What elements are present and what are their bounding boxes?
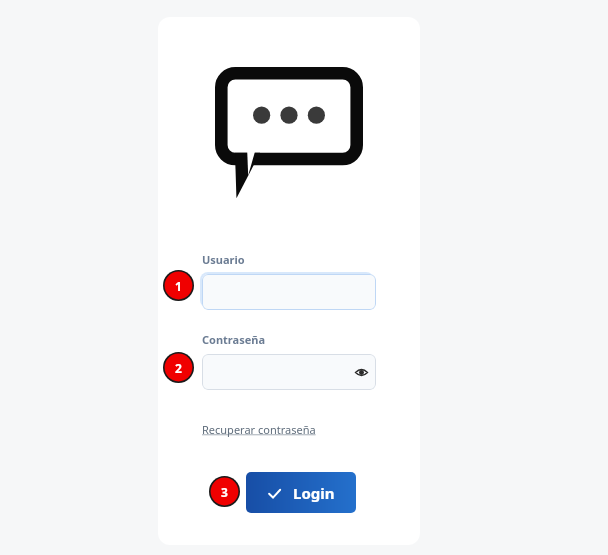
button[interactable] [202, 274, 376, 310]
button[interactable]: Login [246, 472, 356, 513]
staticText: 1 [175, 278, 182, 294]
button[interactable]: Mostrar contraseña [202, 354, 376, 390]
staticText: Recuperar contraseña [202, 422, 316, 437]
staticText: Usuario [202, 252, 245, 267]
button[interactable]: Recuperar contraseña [202, 422, 316, 437]
button[interactable]: Mostrar contraseña [352, 363, 370, 381]
staticText: Login [293, 483, 335, 503]
staticText: 2 [175, 360, 182, 376]
staticText: Contraseña [202, 332, 265, 347]
staticText: 3 [221, 484, 228, 500]
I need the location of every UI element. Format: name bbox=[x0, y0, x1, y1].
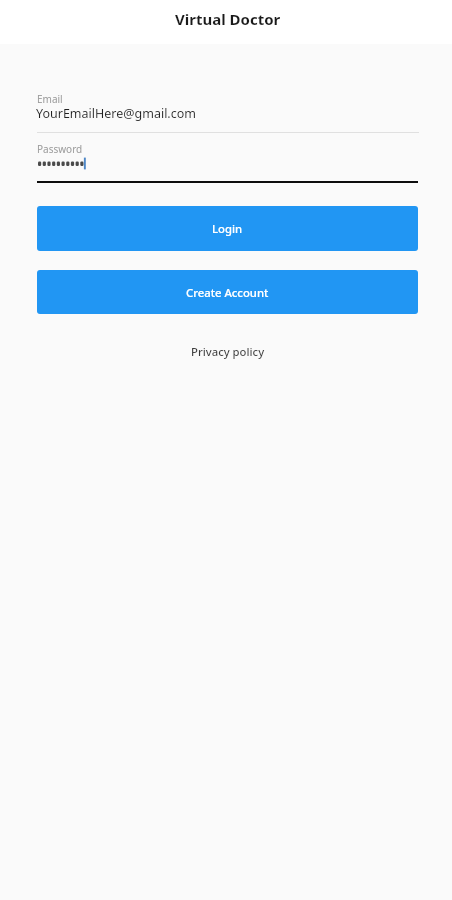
button[interactable]: Email input field bbox=[37, 88, 419, 133]
staticText: Virtual Doctor bbox=[175, 9, 281, 29]
staticText: YourEmailHere@gmail.com bbox=[36, 105, 196, 122]
staticText: Password bbox=[37, 142, 83, 156]
button[interactable]: Create Account bbox=[37, 270, 418, 314]
staticText: Email bbox=[37, 92, 63, 106]
button[interactable]: Login bbox=[37, 206, 418, 251]
staticText: Create Account bbox=[186, 285, 269, 300]
staticText: Privacy policy bbox=[191, 344, 265, 359]
button[interactable]: Privacy policy bbox=[182, 339, 274, 363]
button[interactable]: Password input field bbox=[37, 138, 418, 183]
staticText: Login bbox=[212, 221, 243, 236]
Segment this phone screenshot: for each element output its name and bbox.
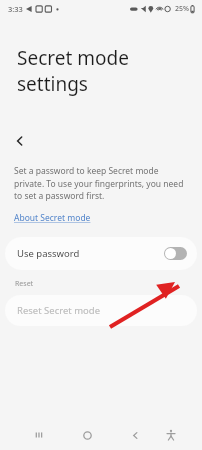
staticText: Reset xyxy=(15,279,34,289)
button[interactable]: Recent apps xyxy=(24,420,54,450)
staticText: Reset Secret mode xyxy=(17,304,101,317)
staticText: Use password xyxy=(17,247,80,260)
button[interactable]: Use password xyxy=(5,237,197,270)
button[interactable]: Reset Secret mode xyxy=(5,295,197,326)
staticText: Set a password to keep Secret mode priva… xyxy=(14,165,186,201)
staticText: 3:33 xyxy=(8,4,23,14)
button[interactable]: Use password toggle xyxy=(164,247,187,260)
staticText: Secret mode settings xyxy=(17,45,202,97)
staticText: About Secret mode xyxy=(14,212,91,224)
button[interactable]: About Secret mode xyxy=(14,212,91,224)
button[interactable]: Back xyxy=(6,127,34,155)
button[interactable]: Back xyxy=(120,420,150,450)
button[interactable]: Accessibility xyxy=(156,420,186,450)
staticText: 25% xyxy=(175,4,189,14)
button[interactable]: Home xyxy=(72,420,102,450)
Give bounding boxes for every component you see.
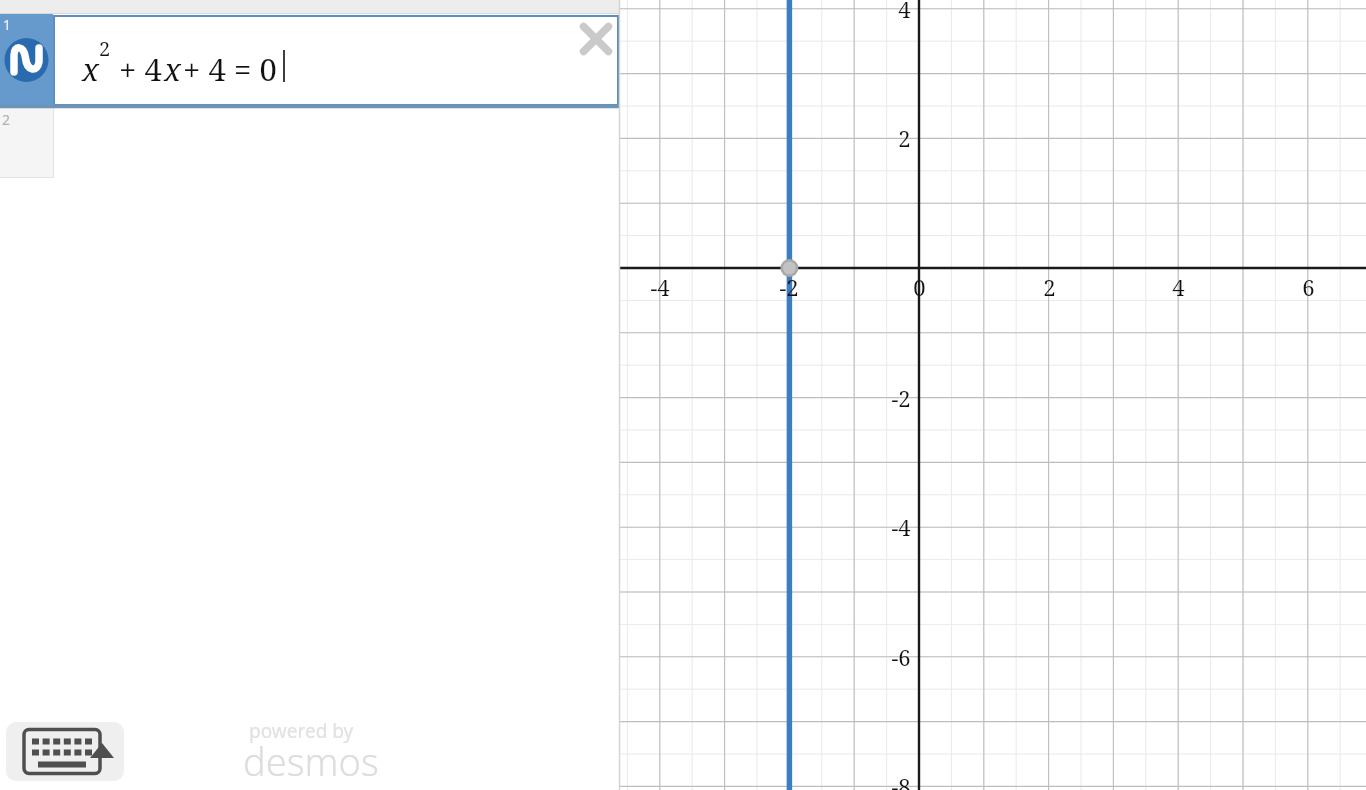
button[interactable] — [0, 14, 620, 107]
staticText: + 4 — [119, 48, 162, 90]
staticText: 2 — [99, 35, 111, 62]
staticText: 2 — [898, 123, 911, 153]
staticText: 4 — [1172, 272, 1185, 302]
staticText: 2 — [2, 110, 11, 129]
staticText: -4 — [650, 272, 670, 302]
staticText: = 0 — [234, 48, 277, 90]
staticText: 1 — [3, 15, 12, 34]
staticText: x — [82, 48, 99, 90]
staticText: 2 — [1043, 272, 1056, 302]
staticText: -4 — [891, 512, 911, 542]
staticText: 0 — [913, 272, 926, 302]
staticText: 6 — [1302, 272, 1315, 302]
staticText: -6 — [891, 642, 911, 672]
staticText: + 4 — [183, 48, 226, 90]
staticText: 4 — [898, 0, 911, 24]
button[interactable]: Toggle keyboard — [6, 722, 124, 781]
staticText: -2 — [779, 272, 799, 302]
staticText: powered by — [249, 718, 354, 744]
button[interactable]: Delete expression — [576, 19, 616, 59]
staticText: -2 — [891, 383, 911, 413]
staticText: -8 — [891, 771, 911, 790]
staticText: x — [164, 48, 181, 90]
staticText: desmos — [243, 735, 379, 787]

Task requirements:
Work through the material above and count the lines that contain the word "Reset". Only the number is to be given.

Response area:
3